Today in history
Today is Wednesday, Oct. 9, the 282nd day of 2019. There are 83 days left in the year.
Today’s Highlight in History:
On Oct. 9, 1967, Marxist revolutionary guerrilla leader Che Guevara, 39, was summarily executed by the Bolivian army a day after his capture.
On this date:
In 1776, a group of Spanish missionaries settled in present-day San Francisco.
In 1910, a coal dust explosion at the Starkville Mine in Colorado left 56 miners dead.
In 1914, the Belgian city of Antwerp fell to German forces during World War I.

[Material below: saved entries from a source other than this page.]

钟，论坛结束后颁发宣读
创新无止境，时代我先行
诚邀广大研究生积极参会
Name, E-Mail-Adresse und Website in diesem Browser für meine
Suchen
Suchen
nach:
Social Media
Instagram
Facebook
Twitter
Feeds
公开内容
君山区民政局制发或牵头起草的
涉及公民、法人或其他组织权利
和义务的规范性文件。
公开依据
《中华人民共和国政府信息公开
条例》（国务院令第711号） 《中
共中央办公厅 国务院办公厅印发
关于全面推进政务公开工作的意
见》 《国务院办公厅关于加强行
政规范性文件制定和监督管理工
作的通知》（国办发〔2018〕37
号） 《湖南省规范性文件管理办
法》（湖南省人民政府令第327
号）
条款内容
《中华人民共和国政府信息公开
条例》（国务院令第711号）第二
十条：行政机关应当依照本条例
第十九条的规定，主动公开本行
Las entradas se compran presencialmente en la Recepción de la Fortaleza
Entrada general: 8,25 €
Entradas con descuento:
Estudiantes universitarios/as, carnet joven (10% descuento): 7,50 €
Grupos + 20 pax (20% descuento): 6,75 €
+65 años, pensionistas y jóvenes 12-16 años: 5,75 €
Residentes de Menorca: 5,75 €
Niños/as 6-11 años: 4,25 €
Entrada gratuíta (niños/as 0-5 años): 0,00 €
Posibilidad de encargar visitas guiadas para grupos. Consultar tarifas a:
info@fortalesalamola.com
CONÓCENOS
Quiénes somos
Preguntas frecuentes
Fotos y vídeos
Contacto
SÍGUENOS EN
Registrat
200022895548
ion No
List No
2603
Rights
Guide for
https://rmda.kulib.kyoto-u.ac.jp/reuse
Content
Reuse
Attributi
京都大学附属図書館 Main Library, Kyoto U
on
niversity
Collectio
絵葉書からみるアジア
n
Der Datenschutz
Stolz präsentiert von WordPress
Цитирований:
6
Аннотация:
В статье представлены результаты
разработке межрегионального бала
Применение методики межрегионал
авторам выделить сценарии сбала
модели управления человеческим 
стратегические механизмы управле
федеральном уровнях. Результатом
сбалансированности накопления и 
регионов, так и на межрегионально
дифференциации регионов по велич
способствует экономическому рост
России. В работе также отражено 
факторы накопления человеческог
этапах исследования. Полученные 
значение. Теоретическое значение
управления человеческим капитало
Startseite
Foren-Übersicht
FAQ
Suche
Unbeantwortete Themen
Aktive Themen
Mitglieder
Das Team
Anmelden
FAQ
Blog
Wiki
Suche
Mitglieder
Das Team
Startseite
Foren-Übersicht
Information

In 1930, Laura Ingalls became the first woman to fly across the United States as she completed a ninestop journey from Roosevelt Field, N.Y., to Glendale, Calif.
In 1936, the first generator at Boulder (later Hoover) Dam began transmitting electricity to Los Angeles.

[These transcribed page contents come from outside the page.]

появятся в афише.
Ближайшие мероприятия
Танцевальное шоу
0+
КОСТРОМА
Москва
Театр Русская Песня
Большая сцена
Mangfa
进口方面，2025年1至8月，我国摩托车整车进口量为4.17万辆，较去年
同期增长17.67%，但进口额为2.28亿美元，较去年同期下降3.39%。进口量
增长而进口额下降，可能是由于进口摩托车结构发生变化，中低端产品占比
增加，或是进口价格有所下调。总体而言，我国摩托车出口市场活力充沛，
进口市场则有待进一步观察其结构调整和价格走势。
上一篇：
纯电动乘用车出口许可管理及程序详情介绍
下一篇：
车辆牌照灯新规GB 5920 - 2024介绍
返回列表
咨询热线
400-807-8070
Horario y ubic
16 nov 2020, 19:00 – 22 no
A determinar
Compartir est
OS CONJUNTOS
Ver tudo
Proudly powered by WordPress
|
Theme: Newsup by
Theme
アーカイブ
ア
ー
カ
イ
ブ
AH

In 1940, rock-and-roll legend John Lennon was born in Liverpool, England. (On this date in 1975, his son, Sean, was born in New York.)

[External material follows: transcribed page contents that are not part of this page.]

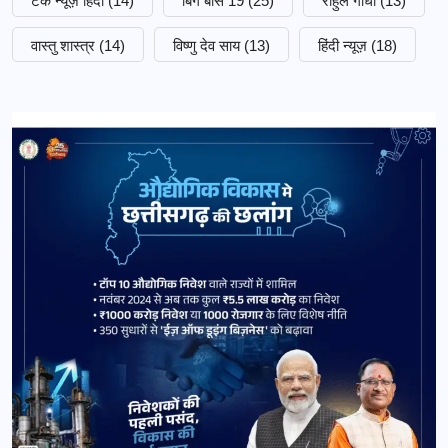
टेक न्यूज़ हिंदी
(14)
बिग बॉस 19
(25)
राहुल गांधी
(13)
वास्तु शास्त्र
(14)
विष्णु देव साय
(13)
हिंदी न्यूज़
(18)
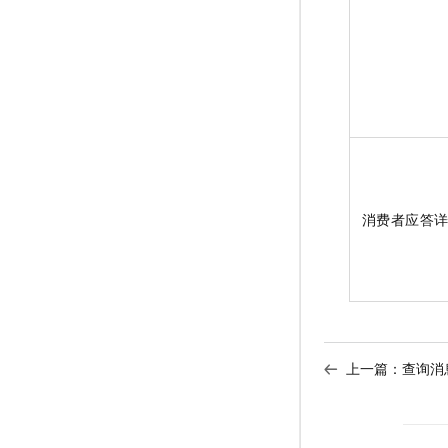
消费者应答
上一篇：
查询消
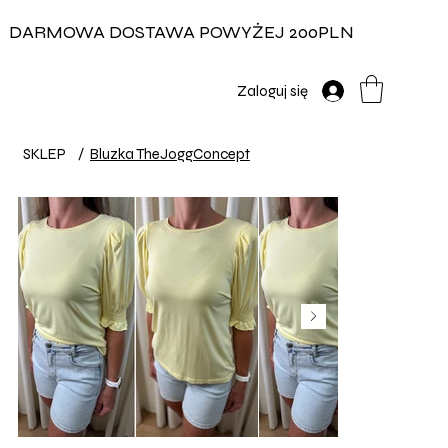
DARMOWA DOSTAWA POWYŻEJ 200PLN
Zaloguj się
SKLEP
/
Bluzka TheJoggConcept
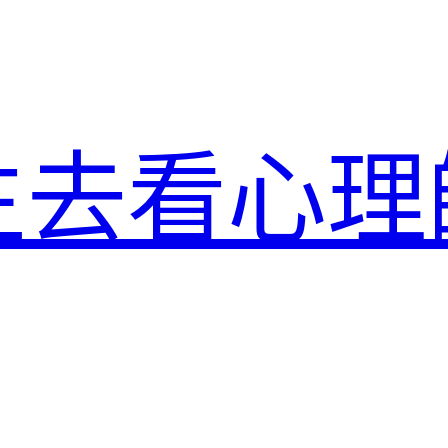
生去看心理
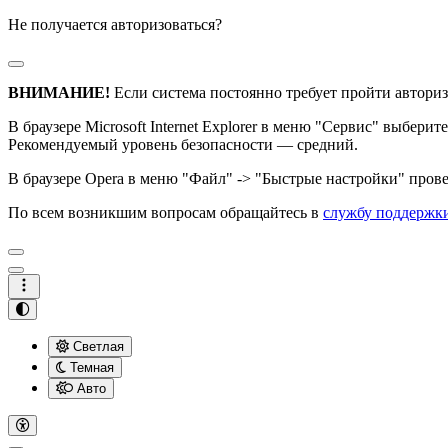
Не получается авторизоваться?
ВНИМАНИЕ!
Если система постоянно требует пройти авториз
В браузере Microsoft Internet Explorer в меню "Сервис" выбери
Рекомендуемый уровень безопасности — средний.
В браузере Opera в меню "Файл" -> "Быстрые настройки" провер
По всем возникшим вопросам обращайтесь в
службу поддержк
Светлая
Темная
Авто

In 1958, Pope Pius XII died at age 82, ending a 19-year papacy. (He was succeeded by Pope John XXIII.)
In 1974, businessman Oskar Schindler, credited with saving about 1,200 Jews during the Holocaust, died in Frankfurt, West Germany (at his request, he was buried in Jerusalem).
In 1985, the hijackers of the Achille Lauro (ah-KEE’leh LOW’-roh) cruise liner surrendered two days after seizing the vessel in the Mediterranean. (Passenger Leon Klinghoffer was killed by the hijackers during the standoff.)
In 2001, in the first daylight raids since the start of U.S.-led attacks on Afghanistan, jets bombed the Taliban stronghold of Kandahar. Letters postmarked in Trenton, N.J., were sent to Sens. Tom Daschle and Patrick Leahy; the letters later tested positive for anthrax.
In 2006, North Korea faced a barrage of condemnation and calls for retaliation after it announced that it had set off a small atomic weapon underground.